Thursday, October 22, 2009

Reconsider the Source

In August we ran a column entitled Consider the Source. It was in response to Rochdale Securities’ analyst Richard Bove’s call to sell financials because they were “trading on fumes.” We argued that Mr. Bove has a poor track record of calls, having implored the retail public to buy and hold banks all throughout the market implosion last year. Fortunes were lost heeding his advice.

After Mr. Bove’s call financials, as measured by the SPDR Financial Sector ETF, went on to gain more than 10% to their recent peak and the market moved higher as well.

We mention all of this because late in yesterday’s session Mr. Bove issued a Sell recommendation on Wells Fargo (WFC). The stock promptly tanked on enormous volume taking the market with it.

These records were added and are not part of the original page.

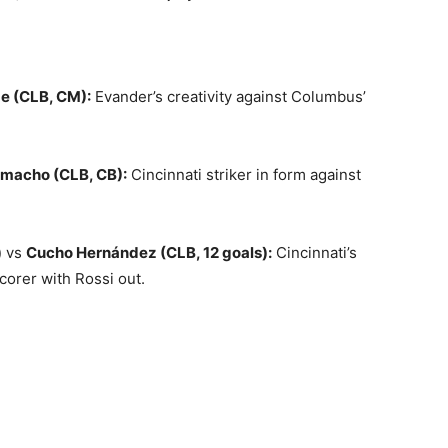
e (CLB, CM):
Evander’s creativity against Columbus’
macho (CLB, CB):
Cincinnati striker in form against
)
vs
Cucho Hernández (CLB, 12 goals):
Cincinnati’s
corer with Rossi out.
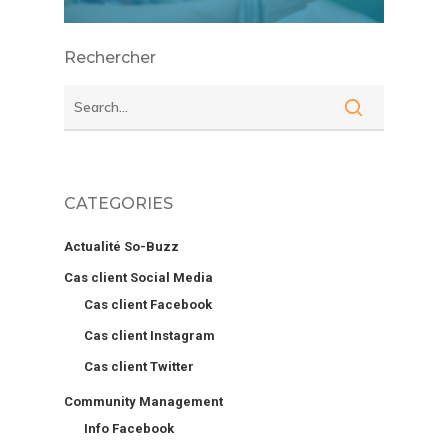
Rechercher
CATEGORIES
Actualité So-Buzz
Cas client Social Media
Cas client Facebook
Cas client Instagram
Cas client Twitter
Community Management
Info Facebook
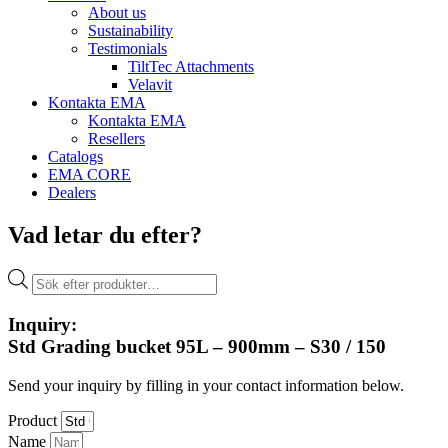
About us
Sustainability
Testimonials
TiltTec Attachments
Velavit
Kontakta EMA
Kontakta EMA
Resellers
Catalogs
EMA CORE
Dealers
Vad letar du efter?
Products
search
Inquiry:
Std Grading bucket 95L – 900mm – S30 / 150
Send your inquiry by filling in your contact information below.
Product
Name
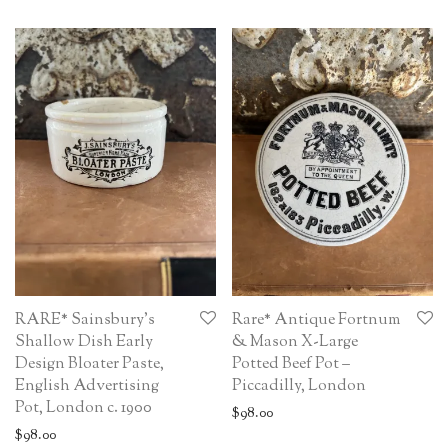
RARE* Sainsbury’s
Rare* Antique Fortnum
Shallow Dish Early
& Mason X-Large
Design Bloater Paste,
Potted Beef Pot –
English Advertising
Piccadilly, London
Pot, London c. 1900
$
98.00
$
98.00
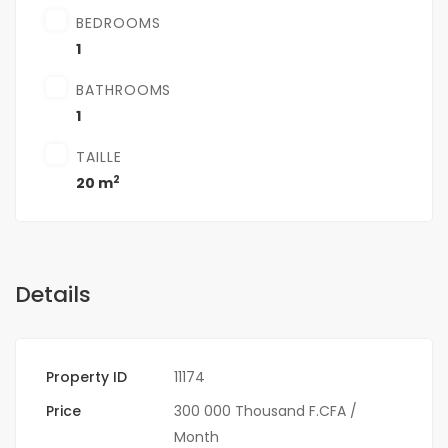
BEDROOMS
1
BATHROOMS
1
TAILLE
2
20 m
Details
Property ID
11174
Price
300 000 Thousand F.CFA
/
Month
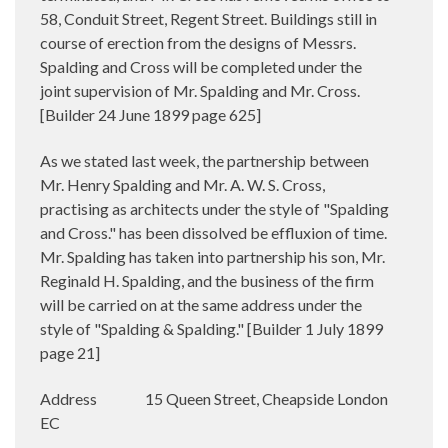
58, Conduit Street, Regent Street. Buildings still in
course of erection from the designs of Messrs.
Spalding and Cross will be completed under the
joint supervision of Mr. Spalding and Mr. Cross.
[Builder
24 June 1899 page 625]
As we stated last week, the partnership between
Mr. Henry Spalding and Mr. A. W. S. Cross,
practising as architects under the style of "Spalding
and Cross." has been dissolved be effluxion of time.
Mr. Spalding has taken into partnership his son, Mr.
Reginald H. Spalding, and the business of the firm
will be carried on at the same address under the
style of "Spalding & Spalding."
[Builder 1 July 1899
page 21]
Address
15 Queen Street, Cheapside London
EC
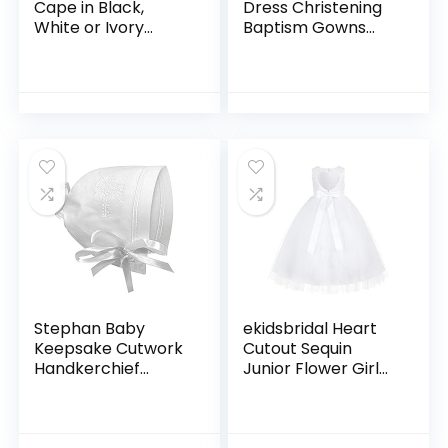
Cape in Black,
Dress Christening
White or Ivory
Baptism Gowns
(Infant 6-24
Formal Dress
Month)(Girls 2-12)
Stephan Baby
ekidsbridal Heart
Keepsake Cutwork
Cutout Sequin
Handkerchief
Junior Flower Girl
Christening Bonnet
Dress Open Back
with Straight Hem,
Dress Christening
White
Dresses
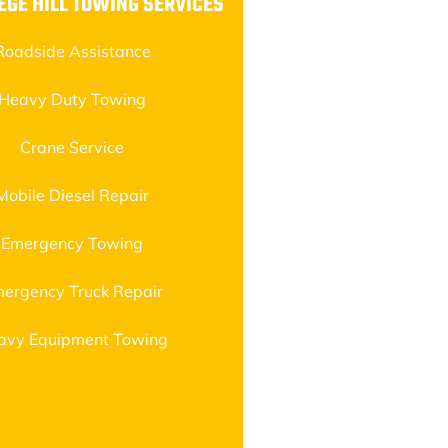
EGE HILL TOWING SERVICES
Roadside Assistance
Heavy Duty Towing
Crane Service
Mobile Diesel Repair
Emergency Towing
ergency Truck Repair
avy Equipment Towing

While readers of our prior column know what we think of Mr. Bove’s acumen we would be remiss if we didn’t remind ourselves that even stopped clocks are correct on occasion. And while the market eventually disregarded Mr. Bove’s previous negative prognostication this time it appears it seized on it as the excuse it was looking for to do what it wanted to do: sell off.

We view yesterday’s closing action with alarm. The market has been having difficulty moving higher on good news and traders are clearly taking profits while they can. Given the increased distribution we have seen of late along with other clear sell signals, like the break of an increasing number of stocks from their bullish uptrends, the failures in the moves of individual stocks to new highs, the divergence in the 52 week high list, and major market leader AAPL’s euphoric rise through its upchannel line (which we have well chronicled here and on our sister blog) we believe the market could be in line for the first significant correction of the bull market.

(NB - 52 week highs list divergence – In a previous column we pointed out that markets tend to peak when the major indices hit new highs with fewer 52 week highs than previously. Yesterday, as both the NASDAQ and S&P 500 hit new recovery highs, the indices scored only 451 52 week highs as opposed to nearly 700 when the indices hit new highs on October 14th.)

We previously stated that we do not believe the current bull market will end before the Fed begins to cut back on the excessive liquidity in the market. While Fed and Treasury policies have clearly debased the dollar and unleashed inflationary trouble signs in oil and other commodities, that time has not yet come. Given this and other bullish signals we see around the world, including the outperformance of commodity based stock bourses, such as Brazil’s, and the resurgence of China’s market which we chronicled recently, we expect this to be a constructive consolidation. But it is likely to exceed the 4 – 8% corrections we have seen to date. This might well be difficult for longs to sit through and we feel you should act defensively, raising stops in winning positions.

As always we could be wrong. An extended correction does not have to occur. But given the minimal gains off the last market pullback and the lack of participation since then as measured by lower trading volumes as the markets moved higher, we feel caution is the prudent position at this point.

Given that we expect a constructive consolidation we will be profiling on our sister blog those sectors and stocks that we think you should focus on as a correction unfolds.